第十四話〈偽りの夫婦(夫夫)〉


 文を使者に預け、返答を待つ間、忠行の屋敷に軟禁されていた泰正と英心の元に、それぞれの弟子や式神、友人が訪ねてきた。


 千景は泰正を心配し、英心には彼の式神が寄り添っている。

 泰正と英心の友である清太呂は、忠行の怪我の具合を診ながら、二人に心配そうに声をかけた。


「帝に目をつけられるなんて、何をしておるのだ!? 少しは大人しくできんのか!」

「お前に言われたくはない」

「なぬ!? そんな言い方はよくないぞ英心!」

「すまんな、清太呂」


 泰正が謝ると、清太呂は肩をすくめて顔を振る。またすぐに忠行の傍に近寄り、様子を見ている。

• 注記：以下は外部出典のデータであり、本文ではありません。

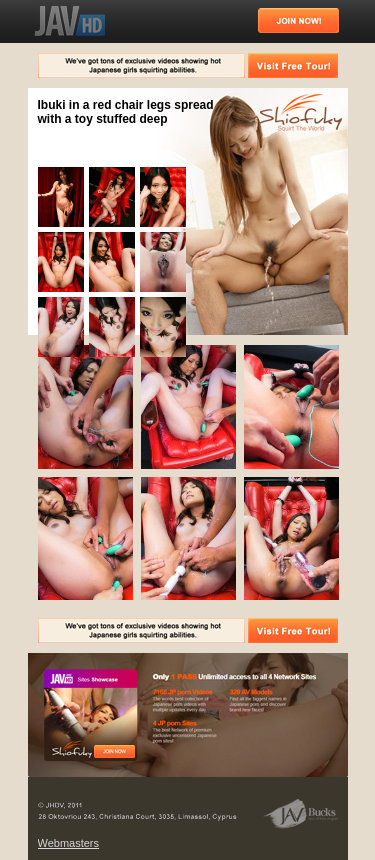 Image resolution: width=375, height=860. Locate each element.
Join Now (298, 20)
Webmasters (69, 843)
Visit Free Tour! (293, 65)
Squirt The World (301, 114)
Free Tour (114, 751)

 千景は泰正にくっついて、英心をずっと睨みつけていた。


 そんな緊張感が漂う数日後。

 泰正は、英心と忠行と共に帝に呼ばれ、使者に連れて行かれた。


 てっきり、宮城に向かうと思いきや、何故か途中の屋敷に連れ込まれてしまう。

 その屋敷は、和泉氏の屋敷ではないかと、泰正は英心に目を向ける。

 解せないという顔つきになった英心から目をそらし、母屋に足を踏み入れた。


 そこには、威厳ある雰囲気を醸し出す人物が座していた。

 帝その人である。

 こんな形で相まみえるなどと、通常はあり得ない。

 この事態を鑑みるに、どうやら内密に事を進めている様子だ。


 指し示された通りに、三人連なって座り、それぞれ丁寧にお辞儀をした。

 帝の声音はうわずっており、普段よりも早口で語り始める。


「文を読み、朕は答えを導き出した。英心、泰正よ」

「は」

「ははっ」

「そなたたち、夫婦になるが良い」


 ――いま、何と、言われた……?


 泰正は口をあんぐりと開けて、帝を見つめて固まった。

 隣の英心の様子を怖くて見れず、慌てて帝に訊ねた。  


「い、いま! なんとおっしゃったのですか!?」

「聞こえなかったのかえ? お主は英心を想って苦しんできたのであろう? また同じ過ちをおかされてはたまらぬ……ならば、想い人と結ばれれば、また鬼に憑れることもあるまいて」

「し、しかし! 英心の気持ちは……!」

「落ち着け、泰正!」  


 師の咎めも構わず、泰正は早口でまくし立てる。

 まさか、帝の口から己の気持ちを英心に告げられてしまうだなんて、思いもよらない……!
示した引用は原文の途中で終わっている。